Work instruction » Your answer is to be every line of the material that includes the string "organisation".

== Material to process ==

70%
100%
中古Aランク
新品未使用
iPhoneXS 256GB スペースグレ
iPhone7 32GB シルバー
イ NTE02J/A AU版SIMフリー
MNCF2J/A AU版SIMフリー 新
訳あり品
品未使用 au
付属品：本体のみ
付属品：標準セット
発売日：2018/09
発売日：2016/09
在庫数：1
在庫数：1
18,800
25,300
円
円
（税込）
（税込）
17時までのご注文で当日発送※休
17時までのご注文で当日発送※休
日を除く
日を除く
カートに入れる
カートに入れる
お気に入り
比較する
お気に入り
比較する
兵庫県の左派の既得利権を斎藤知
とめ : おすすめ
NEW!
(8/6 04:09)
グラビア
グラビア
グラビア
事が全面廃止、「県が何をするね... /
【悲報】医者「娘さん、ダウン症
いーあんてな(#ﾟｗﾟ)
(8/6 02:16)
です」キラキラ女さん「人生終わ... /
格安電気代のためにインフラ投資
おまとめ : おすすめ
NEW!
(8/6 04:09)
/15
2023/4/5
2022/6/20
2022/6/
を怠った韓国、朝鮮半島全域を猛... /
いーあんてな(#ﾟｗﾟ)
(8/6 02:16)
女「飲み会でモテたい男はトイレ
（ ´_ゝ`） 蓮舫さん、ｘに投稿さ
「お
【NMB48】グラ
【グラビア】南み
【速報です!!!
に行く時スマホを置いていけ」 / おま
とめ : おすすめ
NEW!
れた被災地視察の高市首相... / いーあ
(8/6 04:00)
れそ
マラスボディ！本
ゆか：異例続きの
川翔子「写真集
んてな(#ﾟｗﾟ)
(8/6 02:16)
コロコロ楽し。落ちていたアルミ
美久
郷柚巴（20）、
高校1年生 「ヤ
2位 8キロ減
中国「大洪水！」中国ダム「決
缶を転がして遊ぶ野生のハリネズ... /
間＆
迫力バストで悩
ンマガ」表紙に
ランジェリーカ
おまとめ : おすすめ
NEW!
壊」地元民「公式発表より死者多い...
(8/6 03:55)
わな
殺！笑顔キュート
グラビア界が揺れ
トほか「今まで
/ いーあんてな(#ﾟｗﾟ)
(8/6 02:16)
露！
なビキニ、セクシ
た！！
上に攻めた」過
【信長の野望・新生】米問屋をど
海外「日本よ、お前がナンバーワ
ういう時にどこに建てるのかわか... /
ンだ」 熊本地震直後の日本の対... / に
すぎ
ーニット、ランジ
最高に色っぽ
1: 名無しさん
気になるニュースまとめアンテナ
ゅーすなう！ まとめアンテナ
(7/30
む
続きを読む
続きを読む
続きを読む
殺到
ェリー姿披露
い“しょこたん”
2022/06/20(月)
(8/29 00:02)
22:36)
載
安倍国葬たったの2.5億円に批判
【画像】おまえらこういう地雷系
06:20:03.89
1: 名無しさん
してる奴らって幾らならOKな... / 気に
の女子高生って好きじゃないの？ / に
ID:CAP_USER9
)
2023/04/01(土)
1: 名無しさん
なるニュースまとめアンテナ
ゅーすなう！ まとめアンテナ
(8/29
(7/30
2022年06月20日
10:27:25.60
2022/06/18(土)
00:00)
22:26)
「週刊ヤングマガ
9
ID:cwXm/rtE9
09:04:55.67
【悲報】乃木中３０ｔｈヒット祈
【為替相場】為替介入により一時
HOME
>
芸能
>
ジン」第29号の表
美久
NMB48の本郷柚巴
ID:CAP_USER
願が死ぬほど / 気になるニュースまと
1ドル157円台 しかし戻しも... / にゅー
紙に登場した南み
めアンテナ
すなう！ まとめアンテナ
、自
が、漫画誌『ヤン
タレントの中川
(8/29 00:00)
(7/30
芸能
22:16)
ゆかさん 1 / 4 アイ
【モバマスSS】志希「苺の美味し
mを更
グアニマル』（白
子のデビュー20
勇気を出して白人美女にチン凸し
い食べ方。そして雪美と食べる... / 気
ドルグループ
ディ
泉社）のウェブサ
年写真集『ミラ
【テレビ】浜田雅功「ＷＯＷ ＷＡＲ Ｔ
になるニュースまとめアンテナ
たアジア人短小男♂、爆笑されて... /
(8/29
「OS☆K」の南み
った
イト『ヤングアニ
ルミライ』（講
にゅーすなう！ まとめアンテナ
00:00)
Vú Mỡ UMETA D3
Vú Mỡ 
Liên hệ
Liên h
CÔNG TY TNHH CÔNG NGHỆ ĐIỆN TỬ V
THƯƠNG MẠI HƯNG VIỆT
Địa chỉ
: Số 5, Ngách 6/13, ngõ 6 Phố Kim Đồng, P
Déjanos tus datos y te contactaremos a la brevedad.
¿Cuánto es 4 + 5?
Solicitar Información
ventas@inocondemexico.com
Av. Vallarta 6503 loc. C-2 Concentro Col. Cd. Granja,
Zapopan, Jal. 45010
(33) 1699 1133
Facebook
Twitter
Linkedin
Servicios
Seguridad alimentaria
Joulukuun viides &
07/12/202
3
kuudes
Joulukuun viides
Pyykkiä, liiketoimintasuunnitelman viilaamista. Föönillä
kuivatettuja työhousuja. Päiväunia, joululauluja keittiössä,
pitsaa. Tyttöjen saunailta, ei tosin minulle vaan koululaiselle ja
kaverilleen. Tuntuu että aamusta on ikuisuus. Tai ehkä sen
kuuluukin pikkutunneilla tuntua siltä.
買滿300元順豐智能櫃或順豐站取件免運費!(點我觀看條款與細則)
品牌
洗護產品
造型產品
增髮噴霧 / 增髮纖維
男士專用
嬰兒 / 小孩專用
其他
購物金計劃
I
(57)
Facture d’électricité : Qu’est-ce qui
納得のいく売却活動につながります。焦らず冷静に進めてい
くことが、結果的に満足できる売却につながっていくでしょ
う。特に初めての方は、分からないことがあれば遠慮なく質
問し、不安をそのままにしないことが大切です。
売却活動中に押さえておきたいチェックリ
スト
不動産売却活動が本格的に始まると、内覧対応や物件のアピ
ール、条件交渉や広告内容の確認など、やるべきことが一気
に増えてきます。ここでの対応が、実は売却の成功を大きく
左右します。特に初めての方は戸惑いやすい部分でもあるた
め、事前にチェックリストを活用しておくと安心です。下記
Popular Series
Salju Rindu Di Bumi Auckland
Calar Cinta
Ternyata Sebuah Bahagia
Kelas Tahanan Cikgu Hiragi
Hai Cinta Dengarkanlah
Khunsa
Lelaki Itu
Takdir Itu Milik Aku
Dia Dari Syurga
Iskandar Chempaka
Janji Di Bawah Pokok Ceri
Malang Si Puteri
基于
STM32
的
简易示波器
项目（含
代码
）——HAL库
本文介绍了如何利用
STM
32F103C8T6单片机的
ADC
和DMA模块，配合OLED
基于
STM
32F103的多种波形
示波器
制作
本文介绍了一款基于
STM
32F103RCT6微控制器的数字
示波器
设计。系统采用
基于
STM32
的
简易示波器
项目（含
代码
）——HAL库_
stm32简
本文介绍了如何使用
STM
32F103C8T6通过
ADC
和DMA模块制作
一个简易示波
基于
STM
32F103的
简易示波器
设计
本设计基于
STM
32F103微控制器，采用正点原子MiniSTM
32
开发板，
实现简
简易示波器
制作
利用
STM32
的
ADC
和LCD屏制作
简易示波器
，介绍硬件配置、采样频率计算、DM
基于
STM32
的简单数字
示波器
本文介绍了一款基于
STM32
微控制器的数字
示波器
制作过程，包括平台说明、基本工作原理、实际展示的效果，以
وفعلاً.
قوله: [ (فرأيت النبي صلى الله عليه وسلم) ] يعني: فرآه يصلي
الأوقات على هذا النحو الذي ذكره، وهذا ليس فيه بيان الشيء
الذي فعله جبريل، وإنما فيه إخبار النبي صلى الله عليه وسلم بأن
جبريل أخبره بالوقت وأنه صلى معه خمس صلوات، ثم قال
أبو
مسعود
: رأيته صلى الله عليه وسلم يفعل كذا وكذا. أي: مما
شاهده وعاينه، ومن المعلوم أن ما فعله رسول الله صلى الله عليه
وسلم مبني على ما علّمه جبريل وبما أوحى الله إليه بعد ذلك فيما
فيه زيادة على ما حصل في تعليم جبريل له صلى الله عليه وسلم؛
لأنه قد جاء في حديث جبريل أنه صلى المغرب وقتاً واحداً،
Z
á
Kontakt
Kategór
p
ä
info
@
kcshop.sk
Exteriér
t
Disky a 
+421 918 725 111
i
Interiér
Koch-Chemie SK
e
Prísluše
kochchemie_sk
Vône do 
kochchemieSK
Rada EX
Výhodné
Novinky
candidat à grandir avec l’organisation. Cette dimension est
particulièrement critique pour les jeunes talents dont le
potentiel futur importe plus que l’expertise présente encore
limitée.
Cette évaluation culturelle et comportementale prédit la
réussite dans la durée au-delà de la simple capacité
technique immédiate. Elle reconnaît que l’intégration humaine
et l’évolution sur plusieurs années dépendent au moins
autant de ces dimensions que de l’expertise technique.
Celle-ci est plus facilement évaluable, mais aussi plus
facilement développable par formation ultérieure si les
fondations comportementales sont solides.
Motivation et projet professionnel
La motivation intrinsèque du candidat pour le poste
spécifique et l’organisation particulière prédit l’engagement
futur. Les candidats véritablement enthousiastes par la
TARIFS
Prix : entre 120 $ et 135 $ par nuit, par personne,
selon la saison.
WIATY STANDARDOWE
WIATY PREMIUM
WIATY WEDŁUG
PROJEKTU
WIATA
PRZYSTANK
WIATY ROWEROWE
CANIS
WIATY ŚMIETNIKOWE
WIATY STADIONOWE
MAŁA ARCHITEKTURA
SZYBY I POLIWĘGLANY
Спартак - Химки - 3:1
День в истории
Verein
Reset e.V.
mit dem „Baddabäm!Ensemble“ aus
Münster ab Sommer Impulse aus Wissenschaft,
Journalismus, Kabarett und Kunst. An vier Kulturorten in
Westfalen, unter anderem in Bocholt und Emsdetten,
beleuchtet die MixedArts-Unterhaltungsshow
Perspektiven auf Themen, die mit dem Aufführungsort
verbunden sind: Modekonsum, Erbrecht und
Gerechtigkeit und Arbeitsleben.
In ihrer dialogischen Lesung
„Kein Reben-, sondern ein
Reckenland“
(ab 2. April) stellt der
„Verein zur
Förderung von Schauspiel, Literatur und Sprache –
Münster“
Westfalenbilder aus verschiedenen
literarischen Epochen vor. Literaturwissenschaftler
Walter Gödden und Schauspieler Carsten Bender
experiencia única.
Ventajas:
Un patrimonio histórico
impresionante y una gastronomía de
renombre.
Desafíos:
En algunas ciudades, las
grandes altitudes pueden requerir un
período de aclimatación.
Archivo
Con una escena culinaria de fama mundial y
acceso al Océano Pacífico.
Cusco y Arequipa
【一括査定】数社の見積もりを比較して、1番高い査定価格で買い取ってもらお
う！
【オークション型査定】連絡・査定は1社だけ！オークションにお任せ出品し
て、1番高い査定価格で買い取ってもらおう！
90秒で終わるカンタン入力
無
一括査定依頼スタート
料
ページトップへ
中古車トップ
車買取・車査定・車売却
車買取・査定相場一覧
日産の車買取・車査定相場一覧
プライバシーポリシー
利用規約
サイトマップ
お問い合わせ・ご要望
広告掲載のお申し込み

===

Answer box »
candidat à grandir avec l’organisation. Cette dimension est
spécifique et l’organisation particulière prédit l’engagement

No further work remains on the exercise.